We need a function that can look up a user record and greet the user when they log in. We can make a simplified model of our “user database” with an association list – that is, a list of tuples.

database :: [(Integer, String)]
database = [(1, "Julie"),
            (2, "Chris"),
            (3, "Alonzo"),
            (4, "Melman")]

We find that the Prelude has a function available for looking up a value in an association list.

lookup :: Eq a => a -> [(a, b)] -> Maybe b

The lookup function is going to take one argument of the same type as our “key”, and so that type needs to be a member of the Eq typeclass because it needs to be able to tell that an a value that we input is equal (or not) to some a value in the association list. Our a values are Integers according to the type we have given our database, and you can check to make sure those have an Eq instance.

The second argument to lookup is a list of tuples – which will, in this case, be our database – and it will return a Maybe b value. That is, if it finds a record with the given key, it will return the String value that is associated with that key, wrapped in a Just. If it doesn’t find a record with that key, it will return Nothing.

Load the file with the database list into your REPL so we can try it out.

λ> lookup 2 database
Just "Chris"

λ> lookup 5 database
Nothing

Using Nothing rather than throwing an exception when there is no value at that location is nice, but it leaves us with the problem of how to apply a function to whatever value we might retrieve. Let’s say, for example, that we want to greet the user whose record is at that location, so we plan to concatenate a greeting with their name. We want something like this:

greetUser :: Integer -> Maybe String
greetUser record =
    ("Hello, " ++) (lookup record database)

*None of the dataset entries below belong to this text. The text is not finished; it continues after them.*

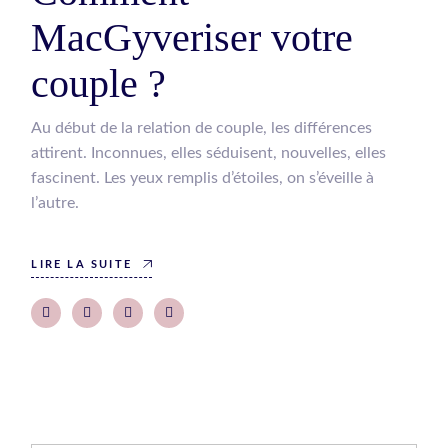
MacGyveriser votre
couple ?
Au début de la relation de couple, les différences
attirent. Inconnues, elles séduisent, nouvelles, elles
fascinent. Les yeux remplis d’étoiles, on s’éveille à
l’autre.
LIRE LA SUITE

This won’t compile because the second argument of the ++ function must be a String and we’ve given it a Maybe String. So, we need to invent something that can work around the Maybe constructor somehow.

Maybe map

We can try getting the compiler to tell usWe’ve used underscores previously in this course as “catchalls” for parameters and for cases inside a case statement; in a pattern context, an underscore is a pattern match for anything, so we can use it for any parameter we don’t care to name or a case that will match anything. Whether the compiler interprets an underscores as a typed hole or a catchall parameter or case depends on where the underscore is located. You can read more about it in the article on underscore. what we need to invent by using a typed hole. A typed hole is a hole we leave in the function implementation for the purpose of provoking the compiler into telling us how to fill the hole.

We represent the hole with an underscore:

greetUser :: Integer -> Maybe String
greetUser record =
    _ ("Hello, " ++) (lookup record database)

When we compile this or load it into the REPL, GHC will helpfully infer the type of the underscore at the beginning of line 3.

• Found hole:
        _ :: ([Char] -> [Char]) -> Maybe [Char] -> Maybe [Char]
    • In the expression: _
      In the expression: _ ("Hello, " ++) (lookup record database)
      In an equation for ‘greetUser’:
          greetUser record = _ ("Hello, " ++) (lookup record database)

It will also give a list of suggestions, functions that the compiler knows about that could fill in the blank. We’ll ignore this, however, and write our own. We now know its type.

_ :: (String -> String) -> Maybe String -> Maybe String

We may note, as we did with our map function over lists in a previous lesson, that we could add another set of parentheses to this type signature with no change in meaning, like this:

_ :: (String -> String) -> (Maybe String -> Maybe String)

We don’t usually put these parentheses in because we don’t need themHaskell is what is called “curried by default.” In Haskell, there are no multiple-argument functions; all functions in Haskell take one argument and return one result. Currying refers to turning a function that takes multiple arguments into a series of functions that each take one argument, and this is the default for Haskell. Hence, parentheses making that currying explicit are not necessary in Haskell, but sometimes they help the human reader parse or scan type signatures., but sometimes it’s a helpful reminder of what we’re trying to accomplish.

So, what we’re doing is turning a String -> String function into a Maybe String -> Maybe String function. We’ll call it mapToMaybe and try to implement it. Since Maybe has two possible values, we’ll need to consider both possibilities in our implementation. If the Maybe value is Nothing, we do nothing; if the value is a Just <string>, then we apply the String -> String function to that string value.You could also write this with the case syntax we’ve been using throughout the course; there is no special reason we chose this syntax here, except to show you another style.

mapToMaybe :: (String -> String) ->
              (Maybe String -> Maybe String)
mapToMaybe function Nothing = Nothing
mapToMaybe function (Just string) =
    Just (function string)

Notice that to apply the String -> String function to the Just <string> value, we pattern match on the Just which gives us access to that string value, in a similar fashion as when we deconstruct a list parameter into (x:xs) in order to access the list’s contents. Then we apply the function to the string value, and then rewrap it in a Just.

Now we can fill in our typed hole with our brand new function and everything should work.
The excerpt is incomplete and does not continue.